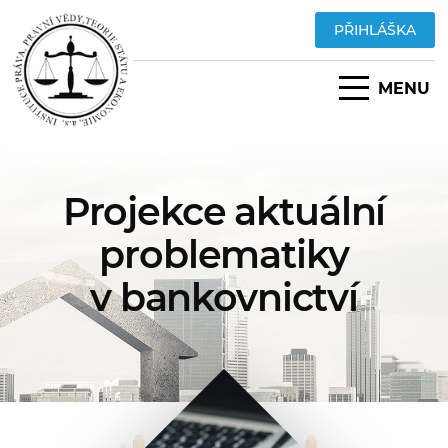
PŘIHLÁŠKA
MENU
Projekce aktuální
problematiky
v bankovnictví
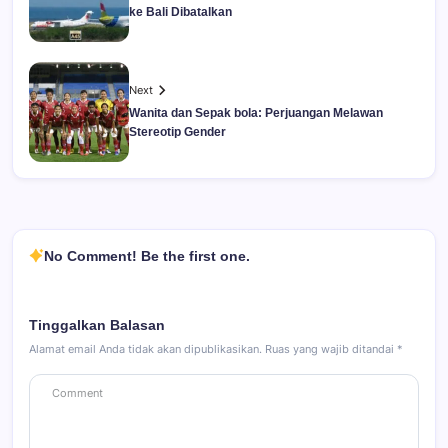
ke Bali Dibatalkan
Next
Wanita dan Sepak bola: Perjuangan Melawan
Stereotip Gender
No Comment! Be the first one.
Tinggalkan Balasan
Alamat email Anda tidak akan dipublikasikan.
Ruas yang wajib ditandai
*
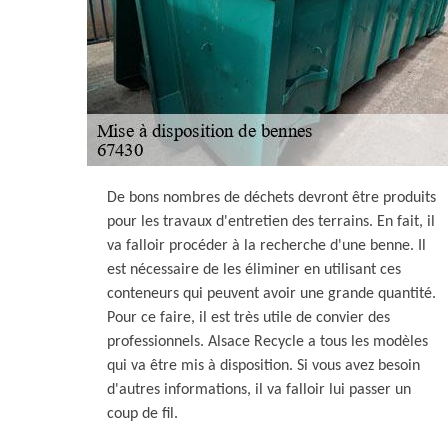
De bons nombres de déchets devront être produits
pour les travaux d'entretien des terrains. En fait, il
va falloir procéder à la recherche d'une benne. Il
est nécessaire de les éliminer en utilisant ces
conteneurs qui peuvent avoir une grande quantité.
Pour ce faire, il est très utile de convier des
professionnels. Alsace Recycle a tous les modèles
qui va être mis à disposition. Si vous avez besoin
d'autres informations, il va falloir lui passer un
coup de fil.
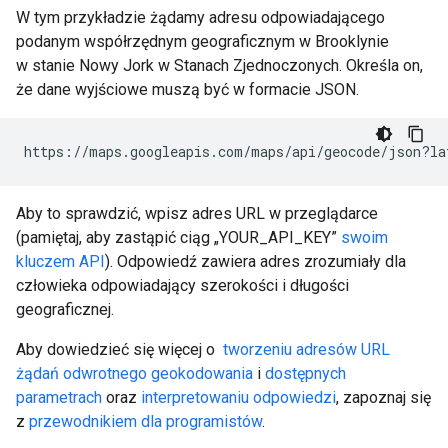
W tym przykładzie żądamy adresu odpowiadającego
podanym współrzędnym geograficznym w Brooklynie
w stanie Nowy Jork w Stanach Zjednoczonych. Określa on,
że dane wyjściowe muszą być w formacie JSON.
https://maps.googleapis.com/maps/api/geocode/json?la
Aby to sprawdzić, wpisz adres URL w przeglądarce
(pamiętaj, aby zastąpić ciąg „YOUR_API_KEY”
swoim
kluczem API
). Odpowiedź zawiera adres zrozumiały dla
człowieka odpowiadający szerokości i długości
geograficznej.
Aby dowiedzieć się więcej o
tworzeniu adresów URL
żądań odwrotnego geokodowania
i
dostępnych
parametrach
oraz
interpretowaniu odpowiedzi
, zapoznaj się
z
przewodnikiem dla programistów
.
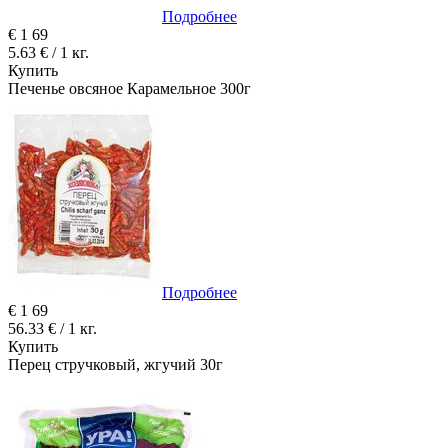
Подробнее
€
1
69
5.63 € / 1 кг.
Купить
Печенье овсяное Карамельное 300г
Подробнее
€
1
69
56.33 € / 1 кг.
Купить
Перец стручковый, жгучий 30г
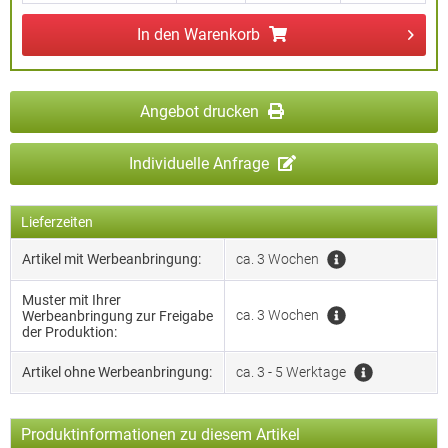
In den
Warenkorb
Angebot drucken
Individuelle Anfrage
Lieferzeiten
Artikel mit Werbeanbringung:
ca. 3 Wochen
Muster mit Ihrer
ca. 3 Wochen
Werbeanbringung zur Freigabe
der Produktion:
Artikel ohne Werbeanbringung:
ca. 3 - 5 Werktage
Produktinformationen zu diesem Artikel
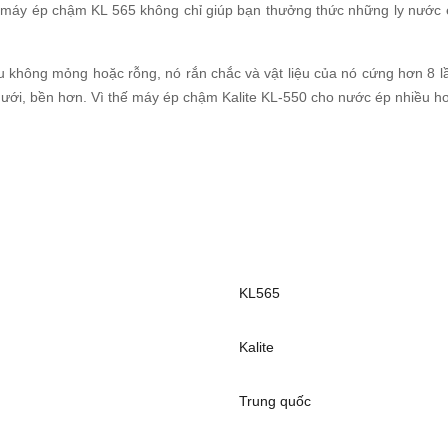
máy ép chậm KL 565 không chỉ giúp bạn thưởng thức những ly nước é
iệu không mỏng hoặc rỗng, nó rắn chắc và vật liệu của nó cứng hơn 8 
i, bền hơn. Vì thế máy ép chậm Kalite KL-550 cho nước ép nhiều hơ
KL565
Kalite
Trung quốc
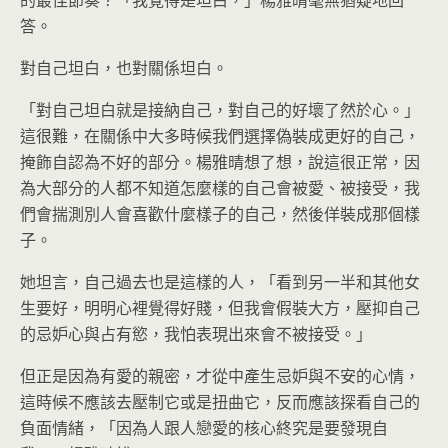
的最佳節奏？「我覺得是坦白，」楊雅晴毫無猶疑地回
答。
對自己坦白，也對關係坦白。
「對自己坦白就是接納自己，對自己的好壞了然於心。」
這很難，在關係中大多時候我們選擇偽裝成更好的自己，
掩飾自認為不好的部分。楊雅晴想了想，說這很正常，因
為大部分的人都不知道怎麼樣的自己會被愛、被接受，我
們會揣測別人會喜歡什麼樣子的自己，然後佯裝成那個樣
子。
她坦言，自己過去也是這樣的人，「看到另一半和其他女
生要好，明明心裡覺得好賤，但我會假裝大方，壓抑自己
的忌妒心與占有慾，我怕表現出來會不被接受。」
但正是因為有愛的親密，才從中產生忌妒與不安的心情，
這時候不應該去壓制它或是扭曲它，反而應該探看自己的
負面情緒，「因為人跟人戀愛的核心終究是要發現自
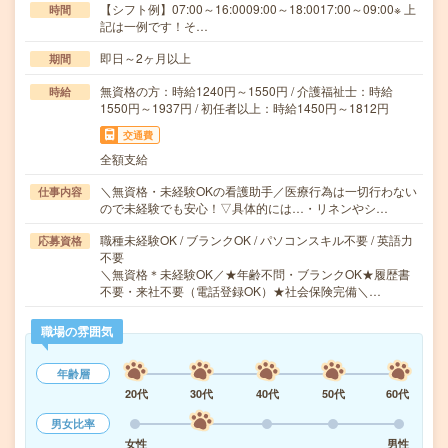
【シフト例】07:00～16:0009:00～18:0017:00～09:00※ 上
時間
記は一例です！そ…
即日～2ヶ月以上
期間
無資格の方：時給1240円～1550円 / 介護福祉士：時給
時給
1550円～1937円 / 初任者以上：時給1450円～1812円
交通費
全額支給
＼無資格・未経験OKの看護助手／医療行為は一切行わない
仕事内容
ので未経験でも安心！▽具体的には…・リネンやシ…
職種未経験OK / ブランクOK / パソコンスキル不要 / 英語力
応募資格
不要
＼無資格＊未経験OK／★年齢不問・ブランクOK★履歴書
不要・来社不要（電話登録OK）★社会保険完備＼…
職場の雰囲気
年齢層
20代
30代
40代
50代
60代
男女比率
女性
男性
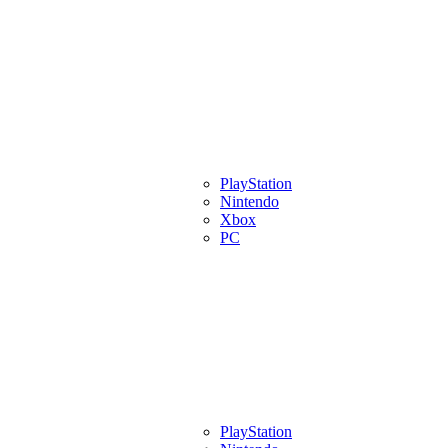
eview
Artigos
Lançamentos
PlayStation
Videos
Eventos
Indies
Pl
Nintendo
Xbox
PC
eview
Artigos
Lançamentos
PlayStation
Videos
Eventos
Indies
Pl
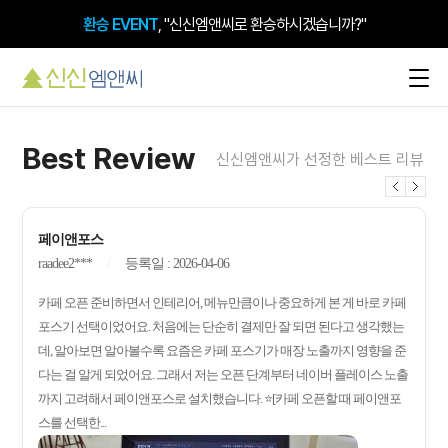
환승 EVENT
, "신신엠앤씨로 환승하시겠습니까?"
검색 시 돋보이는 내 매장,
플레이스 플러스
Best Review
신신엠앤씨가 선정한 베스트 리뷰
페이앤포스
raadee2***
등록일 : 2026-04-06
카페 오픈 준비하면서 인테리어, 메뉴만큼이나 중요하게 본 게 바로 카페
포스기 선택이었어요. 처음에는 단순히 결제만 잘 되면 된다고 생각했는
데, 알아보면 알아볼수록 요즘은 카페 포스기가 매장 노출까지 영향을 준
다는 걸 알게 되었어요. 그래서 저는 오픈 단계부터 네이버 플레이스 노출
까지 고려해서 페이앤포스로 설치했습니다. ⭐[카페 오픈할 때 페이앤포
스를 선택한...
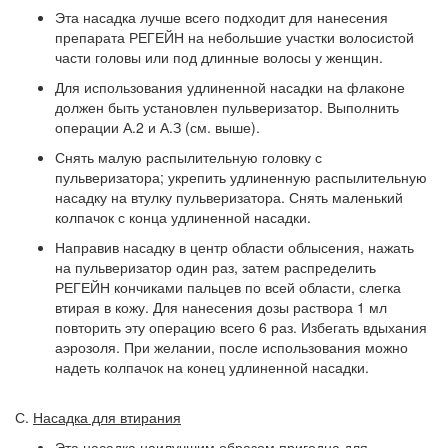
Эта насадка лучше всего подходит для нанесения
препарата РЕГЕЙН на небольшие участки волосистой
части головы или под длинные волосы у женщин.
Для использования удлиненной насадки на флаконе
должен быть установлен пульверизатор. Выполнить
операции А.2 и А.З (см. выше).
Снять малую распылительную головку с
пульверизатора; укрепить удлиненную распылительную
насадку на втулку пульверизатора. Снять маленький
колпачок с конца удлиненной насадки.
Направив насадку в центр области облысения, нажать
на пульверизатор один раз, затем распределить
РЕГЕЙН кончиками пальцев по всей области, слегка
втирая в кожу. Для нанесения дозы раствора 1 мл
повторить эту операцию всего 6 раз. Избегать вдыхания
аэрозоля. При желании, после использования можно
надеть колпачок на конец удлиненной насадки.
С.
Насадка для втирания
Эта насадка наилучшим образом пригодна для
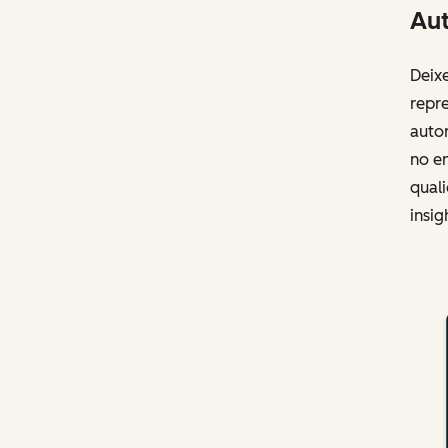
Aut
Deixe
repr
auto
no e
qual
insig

-------

_Task item_. Although the records contain pictures, the copy should hold only their text, reproduced exactly.

_Answer box_.
PŘIHLÁŠKA
MENU
Projekce aktuální
problematiky
v bankovnictví
ke Bali Dibatalkan
Next
Wanita dan Sepak bola: Perjuangan Melawan
Stereotip Gender
No Comment! Be the first one.
Tinggalkan Balasan
Alamat email Anda tidak akan dipublikasikan.
Ruas yang wajib ditandai
*
De bons nombres de déchets devront être produits
pour les travaux d'entretien des terrains. En fait, il
va falloir procéder à la recherche d'une benne. Il
est nécessaire de les éliminer en utilisant ces
conteneurs qui peuvent avoir une grande quantité.
Pour ce faire, il est très utile de convier des
professionnels. Alsace Recycle a tous les modèles
qui va être mis à disposition. Si vous avez besoin
d'autres informations, il va falloir lui passer un
coup de fil.
W tym przykładzie żądamy adresu odpowiadającego
podanym współrzędnym geograficznym w Brooklynie
w stanie Nowy Jork w Stanach Zjednoczonych. Określa on,
że dane wyjściowe muszą być w formacie JSON.
https://maps.googleapis.com/maps/api/geocode/json?la
Aby to sprawdzić, wpisz adres URL w przeglądarce
(pamiętaj, aby zastąpić ciąg „YOUR_API_KEY”
swoim
kluczem API
). Odpowiedź zawiera adres zrozumiały dla
człowieka odpowiadający szerokości i długości
geograficznej.
Aby dowiedzieć się więcej o
tworzeniu adresów URL
żądań odwrotnego geokodowania
i
dostępnych
parametrach
oraz
interpretowaniu odpowiedzi
, zapoznaj się
z
przewodnikiem dla programistów
.
Подробнее
€
1
69
5.63 € / 1 кг.
Купить
Печенье овсяное Карамельное 300г
Подробнее
€
1
69
56.33 € / 1 кг.
Купить
Перец стручковый, жгучий 30г
In den
Warenkorb
Angebot drucken
Individuelle Anfrage
Lieferzeiten
Artikel mit Werbeanbringung:
ca. 3 Wochen
Muster mit Ihrer
ca. 3 Wochen
Werbeanbringung zur Freigabe
der Produktion:
Artikel ohne Werbeanbringung:
ca. 3 - 5 Werktage
Produktinformationen zu diesem Artikel
máy ép chậm KL 565 không chỉ giúp bạn thưởng thức những ly nước é
iệu không mỏng hoặc rỗng, nó rắn chắc và vật liệu của nó cứng hơn 8 
i, bền hơn. Vì thế máy ép chậm Kalite KL-550 cho nước ép nhiều hơ
KL565
Kalite
Trung quốc
的最佳節奏？「我覺得是坦白，」楊雅晴毫無猶疑地回
答。
對自己坦白，也對關係坦白。
「對自己坦白就是接納自己，對自己的好壞了然於心。」
這很難，在關係中大多時候我們選擇偽裝成更好的自己，
掩飾自認為不好的部分。楊雅晴想了想，說這很正常，因
為大部分的人都不知道怎麼樣的自己會被愛、被接受，我
們會揣測別人會喜歡什麼樣子的自己，然後佯裝成那個樣
子。
她坦言，自己過去也是這樣的人，「看到另一半和其他女
生要好，明明心裡覺得好賤，但我會假裝大方，壓抑自己
的忌妒心與占有慾，我怕表現出來會不被接受。」
但正是因為有愛的親密，才從中產生忌妒與不安的心情，
這時候不應該去壓制它或是扭曲它，反而應該探看自己的
負面情緒，「因為人跟人戀愛的核心終究是要發現自
【シフト例】07:00～16:0009:00～18:0017:00～09:00※ 上
時間
記は一例です！そ…
即日～2ヶ月以上
期間
無資格の方：時給1240円～1550円 / 介護福祉士：時給
時給
1550円～1937円 / 初任者以上：時給1450円～1812円
交通費
全額支給
＼無資格・未経験OKの看護助手／医療行為は一切行わない
仕事内容
ので未経験でも安心！▽具体的には…・リネンやシ…
職種未経験OK / ブランクOK / パソコンスキル不要 / 英語力
応募資格
不要
＼無資格＊未経験OK／★年齢不問・ブランクOK★履歴書
不要・来社不要（電話登録OK）★社会保険完備＼…
職場の雰囲気
年齢層
20代
30代
40代
50代
60代
男女比率
女性
男性
eview
Artigos
Lançamentos
PlayStation
Videos
Eventos
Indies
Pl
Nintendo
Xbox
PC
eview
Artigos
Lançamentos
PlayStation
Videos
Eventos
Indies
Pl
환승 EVENT
, "신신엠앤씨로 환승하시겠습니까?"
검색 시 돋보이는 내 매장,
플레이스 플러스
Best Review
신신엠앤씨가 선정한 베스트 리뷰
페이앤포스
raadee2***
등록일 : 2026-04-06
카페 오픈 준비하면서 인테리어, 메뉴만큼이나 중요하게 본 게 바로 카페
포스기 선택이었어요. 처음에는 단순히 결제만 잘 되면 된다고 생각했는
데, 알아보면 알아볼수록 요즘은 카페 포스기가 매장 노출까지 영향을 준
다는 걸 알게 되었어요. 그래서 저는 오픈 단계부터 네이버 플레이스 노출
까지 고려해서 페이앤포스로 설치했습니다. ⭐[카페 오픈할 때 페이앤포
스를 선택한...
Эта насадка лучше всего подходит для нанесения
препарата РЕГЕЙН на небольшие участки волосистой
части головы или под длинные волосы у женщин.
Для использования удлиненной насадки на флаконе
должен быть установлен пульверизатор. Выполнить
операции А.2 и А.З (см. выше).
Снять малую распылительную головку с
пульверизатора; укрепить удлиненную распылительную
насадку на втулку пульверизатора. Снять маленький
колпачок с конца удлиненной насадки.
Направив насадку в центр области облысения, нажать
на пульверизатор один раз, затем распределить
РЕГЕЙН кончиками пальцев по всей области, слегка
втирая в кожу. Для нанесения дозы раствора 1 мл
повторить эту операцию всего 6 раз. Избегать вдыхания
аэрозоля. При желании, после использования можно
надеть колпачок на конец удлиненной насадки.
С.
Насадка для втирания
Эта насадка наилучшим образом пригодна для
Aut
Deixe
repr
auto
no e
qual
insig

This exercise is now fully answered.